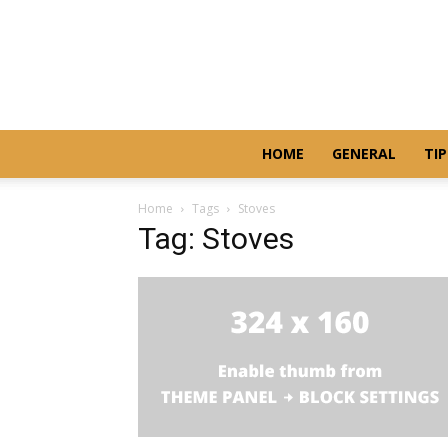
HOME
GENERAL
TIP
Home
Tags
Stoves
Tag: Stoves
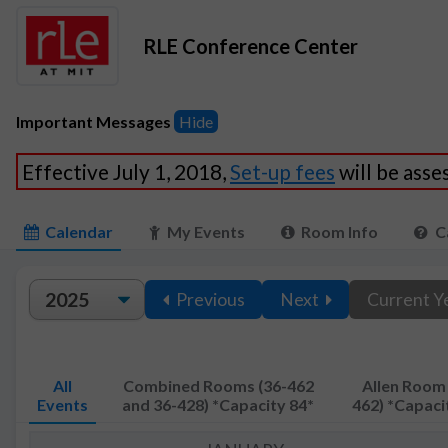
RLE Conference Center
Important Messages
Hide
Effective July 1, 2018,
Set-up fees
will be ass
Calendar
My Events
Room Info
C
Previous
Next
Current Y
All
Combined Rooms (36-462
Allen Room 
Events
and 36-428) *Capacity 84*
462) *Capaci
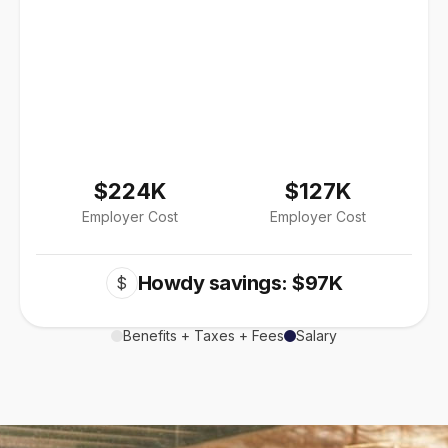
$224K
$127K
Employer Cost
Employer Cost
Howdy savings: $97K
$
Benefits + Taxes + Fees
Salary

^^^^^^^^^^^^^^^^

* **What is required**
Could the entries above be written out word for word, pictures excluded?

* **Solution to this problem**
HOME
GENERAL
TIP
Home
Tags
Stoves
Tag: Stoves
RLE Conference Center
Important Messages
Hide
Effective July 1, 2018,
Set-up fees
will be ass
Calendar
My Events
Room Info
C
Previous
Next
Current Y
All
Combined Rooms (36-462
Allen Room 
Events
and 36-428) *Capacity 84*
462) *Capaci
$224K
$127K
Employer Cost
Employer Cost
Howdy savings: $97K
$
Benefits + Taxes + Fees
Salary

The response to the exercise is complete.